Un canto verdadero a la alegría hoy supone realismo evangélico, comprender que el misterio de iniquidad está obrando en el mundo y que ésta es también la hora del poder de las tinieblas. Supone, por lo mismo, experimentar el dolor de los hombres, la angustia de los pueblos y la soledad de las almas. Pero también supone descubrir que Cristo está presente y que el Padre obra por la actividad incesantemente transformadora de su Espíritu.
La posibilidad de la alegría supone una visión cristiana del dolor y una aceptación positiva de la fecundidad de la cruz. No es simplemente la resignación pasiva ante el sufrimiento. Es la seguridad divina de que nuestra tristeza se convertirá en alegría (Jn 16, 20).
En definitiva, la fuente honda de la alegría cristiana es la cruz. Por eso es preciso penetrar en su misterio. San Pablo nos dice: ahora me alegro de poder sufrir por ustedes y completo en mi carne lo que falta a los padecimientos de Cristo, para bien de su Cuerpo, que es la Iglesia (Col 1, 24). Al terminar su carta a los Gálatas, Pablo escribe: Yo sólo me gloriaré en la cruz de Nuestro Señor Jesucristo, por quien el mundo está crucificado para mí, como yo lo estoy para el mundo (Gál 6, 14).
¿Por qué es posible la alegría? Porque es posible el amor. Los cristianos no podemos renunciar nunca a una experiencia y a un compromiso: la experiencia de que Dios es Padre y nos ama (Dios es amor) y el compromiso de que debemos amarnos como Él nos amó.

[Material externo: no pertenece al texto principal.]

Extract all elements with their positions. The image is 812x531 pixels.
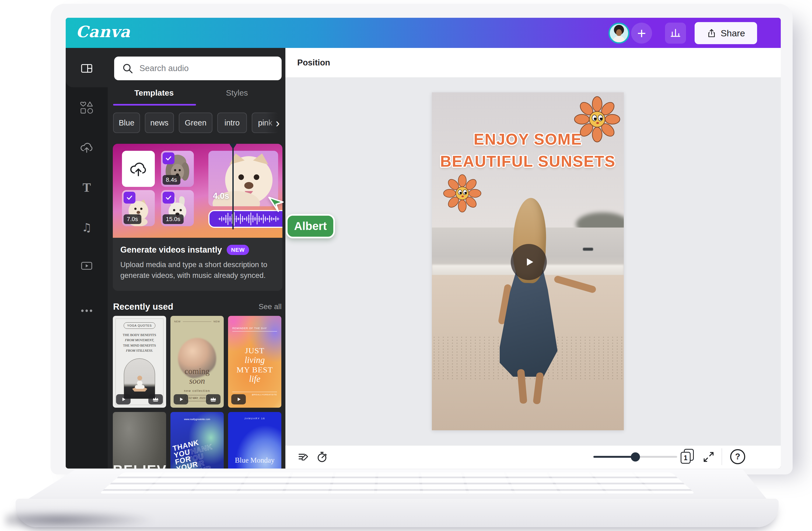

Lamentablemente la experiencia inmediata y cotidiana que vivimos es ésta: la indiferencia, la desconfianza, la marginación, la violencia, la muerte. Pero, desde la fe y en perspectiva luminosa de esperanza, es preciso gritar que Dios es amor, y el que permanece en el amor, permanece en Dios y Dios en él (1 Jn 4, 16).
Una afirmación de la infalible posibilidad de la alegría supone creer en la inquebrantable firmeza del amor del Padre que nos ha reconciliado consigo por la sangre de su Hijo (Col 1, 20).
En una palabra: responder a esta pregunta ¿es posible la alegría?, es responder, desde la historia de la salvación, a lo siguiente:
– ¿es posible todavía el amor?
– ¿es posible la fecundidad de la cruz?
– ¿es posible que la salvación -fuente de alegría para todo el mundo- nazca precisamente de la cruz como fruto inmediato del amor?
Allí está la experiencia de la alegría honda, intraducible y transformadora, que necesitan hoy los hombres: la alegría verdadera es fruto del amor, se engendra en la cruz y se expresa en serenidad, gozo y esperanza.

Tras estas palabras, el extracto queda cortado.